I've been mulling this post around in my head, not sure I was ready to write it and wanting to wait until I had a better idea how the end would turn out.  A week ago Sunday I went for a ride.  Nothing too terribly fun or spectacular.  Instead it was a conditioning ride for Whiskey and mostly involved long trotting (posting trot) with some gentle bending exercises.  As the ride progressed Whiskey went from feeling pretty darn good to gut clenching awful.  

Getting off, I asked her to move out a bit so I could see what she looked like.  Tears filled my eyes as I realized she was heart stoppingly lame.  Not just a little off.  But LAME.  Horrified I brought her back in and hosed her off.  As I stretched out her hind leg I felt a pop.  Tears streaming down my face I went and put her away.  

Making arrangements for the vet to come out I pondered the question of what do you do with a horse that's permanently lame.  Whiskey had always been a high performance type horse and would never make a kid or sometime rider type horse.  I had decided not to breed her but if my options were to have a horse sit in the field for the next 15 years or turn her into a broodmare then broodmare wins hands down.  

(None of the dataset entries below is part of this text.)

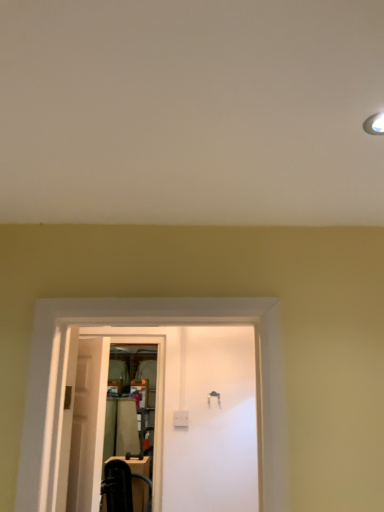 What do you see at coordinates (120, 485) in the screenshot?
I see `metallic black exercise machine at lower left` at bounding box center [120, 485].

What is the approximate width of metallic black exercise machine at lower left?

It is 16.79 inches.

Identify the location of metallic black exercise machine at lower left. This screenshot has height=512, width=384. (120, 485).

In order to click on metallic black exercise machine at lower left in this screenshot , I will do `click(120, 485)`. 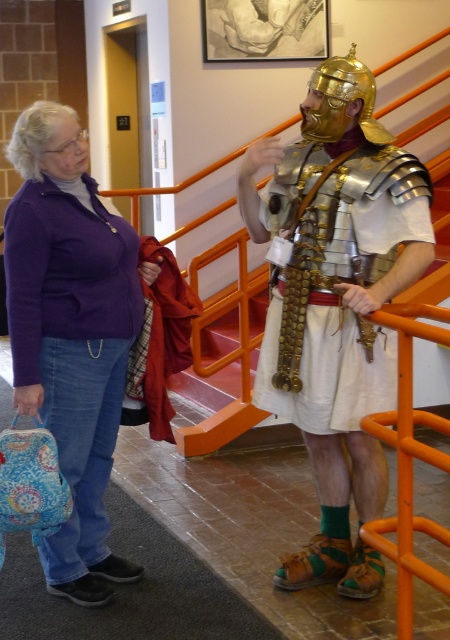 You are a photographer standing in the museum. You need to take a photo of both the shiny gold armor at center and the purple sweater at left. Can you see both objects in the same frame without moving your camera?

Yes, because the shiny gold armor at center is above the purple sweater at left, so they can be captured in the same frame. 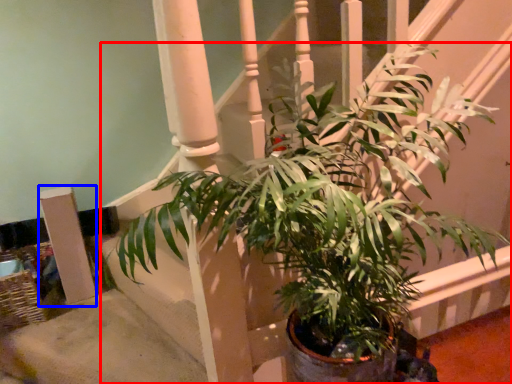 Question: Which object is closer to the camera taking this photo, houseplant (highlighted by a red box) or pillar (highlighted by a blue box)?

Choices:
 (A) houseplant
 (B) pillar

Answer: (A) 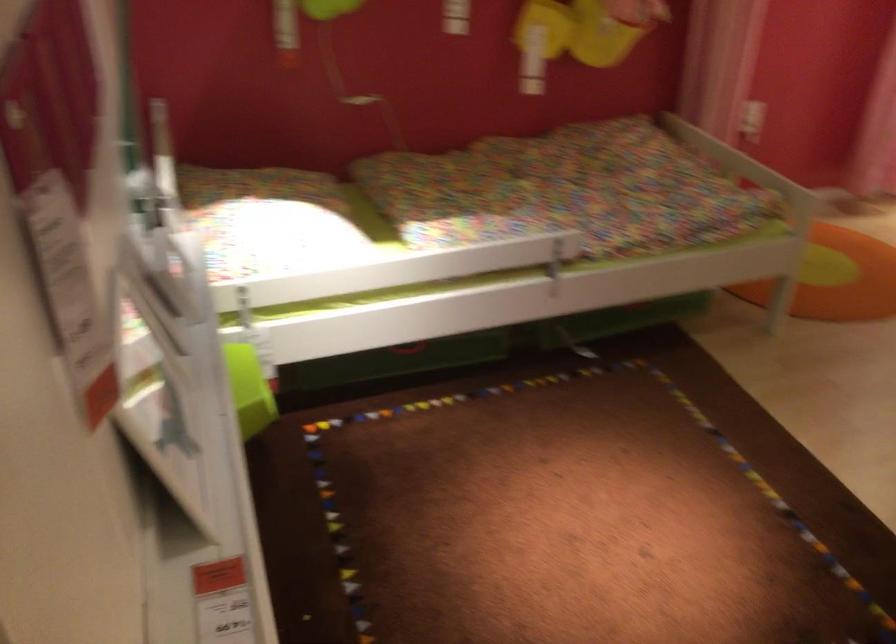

When Sam (the vet) arrived to check her out she gave a grim diagnosis stating she thought Whiskey had injured her stifle.  That combined with her touchy hock was not a good thing.  This horse was very lame.  We decided to give the horse a week's rest at which point Sam would come out and check again.  

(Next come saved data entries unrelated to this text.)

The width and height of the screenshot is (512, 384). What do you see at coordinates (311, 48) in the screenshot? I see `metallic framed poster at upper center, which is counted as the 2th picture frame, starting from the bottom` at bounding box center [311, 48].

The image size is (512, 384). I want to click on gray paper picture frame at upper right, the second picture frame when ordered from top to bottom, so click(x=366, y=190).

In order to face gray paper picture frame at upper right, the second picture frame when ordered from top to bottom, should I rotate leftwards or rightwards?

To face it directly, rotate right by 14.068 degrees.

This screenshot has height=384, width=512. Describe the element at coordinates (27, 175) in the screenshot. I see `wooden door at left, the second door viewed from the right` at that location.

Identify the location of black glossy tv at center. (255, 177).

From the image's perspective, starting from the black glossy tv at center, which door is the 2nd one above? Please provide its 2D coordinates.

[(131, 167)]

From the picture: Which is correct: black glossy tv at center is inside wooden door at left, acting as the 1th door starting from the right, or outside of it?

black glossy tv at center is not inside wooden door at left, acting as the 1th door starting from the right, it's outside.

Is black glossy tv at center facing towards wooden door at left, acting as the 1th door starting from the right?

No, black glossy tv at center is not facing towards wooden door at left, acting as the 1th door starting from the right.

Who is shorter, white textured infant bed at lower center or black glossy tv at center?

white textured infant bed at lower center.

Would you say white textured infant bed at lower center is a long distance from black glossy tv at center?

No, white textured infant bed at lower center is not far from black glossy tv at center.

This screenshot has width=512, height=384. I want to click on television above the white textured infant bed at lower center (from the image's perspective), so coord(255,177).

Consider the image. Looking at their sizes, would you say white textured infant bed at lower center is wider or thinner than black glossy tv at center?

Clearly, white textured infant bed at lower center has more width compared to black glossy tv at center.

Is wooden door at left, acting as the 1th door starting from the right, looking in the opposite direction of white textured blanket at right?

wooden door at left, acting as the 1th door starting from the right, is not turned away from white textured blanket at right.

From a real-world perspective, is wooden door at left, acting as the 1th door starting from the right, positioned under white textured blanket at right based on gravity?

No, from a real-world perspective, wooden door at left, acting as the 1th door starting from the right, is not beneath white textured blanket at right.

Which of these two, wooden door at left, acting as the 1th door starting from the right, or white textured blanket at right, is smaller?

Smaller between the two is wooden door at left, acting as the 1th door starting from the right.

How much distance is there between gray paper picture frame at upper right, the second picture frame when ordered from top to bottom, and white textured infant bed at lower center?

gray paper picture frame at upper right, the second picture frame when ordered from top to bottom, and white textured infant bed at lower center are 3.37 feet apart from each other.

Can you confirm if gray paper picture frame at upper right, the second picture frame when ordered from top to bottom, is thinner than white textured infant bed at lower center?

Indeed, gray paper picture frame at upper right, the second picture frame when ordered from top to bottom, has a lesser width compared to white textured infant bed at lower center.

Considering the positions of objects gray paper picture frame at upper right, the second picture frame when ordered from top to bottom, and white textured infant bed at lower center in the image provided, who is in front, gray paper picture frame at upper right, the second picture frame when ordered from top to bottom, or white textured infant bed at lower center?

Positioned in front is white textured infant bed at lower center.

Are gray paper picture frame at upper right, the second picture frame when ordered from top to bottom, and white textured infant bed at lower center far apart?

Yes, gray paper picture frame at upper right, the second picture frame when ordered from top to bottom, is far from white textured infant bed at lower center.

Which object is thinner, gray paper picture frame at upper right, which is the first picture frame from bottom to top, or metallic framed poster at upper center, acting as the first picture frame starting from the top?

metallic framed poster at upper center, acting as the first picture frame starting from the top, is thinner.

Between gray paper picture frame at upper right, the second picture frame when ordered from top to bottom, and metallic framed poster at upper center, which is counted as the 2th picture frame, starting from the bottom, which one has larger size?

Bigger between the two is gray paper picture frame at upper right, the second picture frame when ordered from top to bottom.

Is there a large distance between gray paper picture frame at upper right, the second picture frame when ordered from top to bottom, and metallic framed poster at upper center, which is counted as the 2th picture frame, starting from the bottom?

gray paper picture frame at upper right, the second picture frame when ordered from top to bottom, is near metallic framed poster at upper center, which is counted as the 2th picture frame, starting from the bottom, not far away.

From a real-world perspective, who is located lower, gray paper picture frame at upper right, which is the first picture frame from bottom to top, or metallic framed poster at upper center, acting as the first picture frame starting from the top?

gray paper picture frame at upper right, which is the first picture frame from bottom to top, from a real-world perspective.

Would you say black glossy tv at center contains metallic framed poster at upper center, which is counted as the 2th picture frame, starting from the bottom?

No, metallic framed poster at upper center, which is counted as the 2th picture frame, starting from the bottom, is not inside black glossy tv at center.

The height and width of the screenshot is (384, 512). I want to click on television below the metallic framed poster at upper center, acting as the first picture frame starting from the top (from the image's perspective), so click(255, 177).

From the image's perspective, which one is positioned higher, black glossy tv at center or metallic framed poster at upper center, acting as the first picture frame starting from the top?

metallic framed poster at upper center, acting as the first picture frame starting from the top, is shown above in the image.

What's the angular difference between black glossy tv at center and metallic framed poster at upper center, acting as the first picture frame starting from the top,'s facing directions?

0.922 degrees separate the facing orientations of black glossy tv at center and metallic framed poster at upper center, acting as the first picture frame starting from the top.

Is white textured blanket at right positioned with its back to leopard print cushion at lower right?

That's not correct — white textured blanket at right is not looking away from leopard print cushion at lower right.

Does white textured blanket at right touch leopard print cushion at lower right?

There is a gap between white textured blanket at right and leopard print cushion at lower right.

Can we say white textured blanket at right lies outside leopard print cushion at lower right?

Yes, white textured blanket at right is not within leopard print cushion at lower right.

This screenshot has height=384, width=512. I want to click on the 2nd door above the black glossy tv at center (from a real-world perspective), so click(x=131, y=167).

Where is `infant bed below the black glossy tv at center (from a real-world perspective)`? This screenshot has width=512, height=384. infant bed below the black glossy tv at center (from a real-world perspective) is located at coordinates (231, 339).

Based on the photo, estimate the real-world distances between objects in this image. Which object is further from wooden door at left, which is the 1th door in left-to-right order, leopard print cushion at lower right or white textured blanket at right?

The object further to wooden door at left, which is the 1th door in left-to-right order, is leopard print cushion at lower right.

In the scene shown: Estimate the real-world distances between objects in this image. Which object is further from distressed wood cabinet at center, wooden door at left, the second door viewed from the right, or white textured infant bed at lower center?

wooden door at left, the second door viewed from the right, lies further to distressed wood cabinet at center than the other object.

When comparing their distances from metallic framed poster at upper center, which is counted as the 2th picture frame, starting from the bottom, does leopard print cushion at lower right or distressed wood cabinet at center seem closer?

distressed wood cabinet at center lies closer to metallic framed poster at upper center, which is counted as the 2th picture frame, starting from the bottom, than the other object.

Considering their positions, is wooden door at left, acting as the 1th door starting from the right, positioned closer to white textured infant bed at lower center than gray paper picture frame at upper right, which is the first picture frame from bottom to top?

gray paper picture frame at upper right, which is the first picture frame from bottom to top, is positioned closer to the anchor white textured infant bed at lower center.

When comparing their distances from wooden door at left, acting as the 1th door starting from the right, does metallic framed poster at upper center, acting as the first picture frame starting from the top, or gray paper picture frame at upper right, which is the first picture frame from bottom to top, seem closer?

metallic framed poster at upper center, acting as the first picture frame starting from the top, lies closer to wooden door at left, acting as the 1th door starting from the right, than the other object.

As it stands right now if the leg has not improved significantly then we won't pursue any other treatments.  If the leg shows enough improvement we'll look at some options to see if we can get her rideable sound.  Friday is the big day.  And now I sit and wait and make contingency plans.

Monday, May 17, 2010

Horse Controversy

Warning:  Post is not appropriate for children or those overly sensitive.

Up here, in Canada a war is brewing.  There are two camps of people.  Those who have no issues with horse slaughter houses and those who are working feverishly to get them banned.  This issue has been getting quite a lot of media attention.  Tonight, the sound of the news drew me in.  And left me with images I'm having a hard time reconciling.  You see, I've always believed there needs to be an appropriate method of disposing (yes, disposing) of unwanted or "cull" horses.  I strongly believe there are horses out there that the world is just better off not having.  

However, tonight after watching the news I was filled with horror.  Horror because no animal should be treated cruelly, even the culls of the world.  I've heard many sad stories coming out of the United States (which have banned equine slaughter) about horses just left to fend for themselves and needless suffering.  Tonight I saw an all too real look at needless suffering.  I wouldn't condone this treatment for an animal that I dislike, much less one so intrinsically tied to my life.  

Tonight I watched the news on CBC.  I watched an article on slaughter house abuse.  It was not a pretty sight.  It made me feel sad, depressed and wondering what is the answer.  How do we balance the needs of the horse with the realities of the world?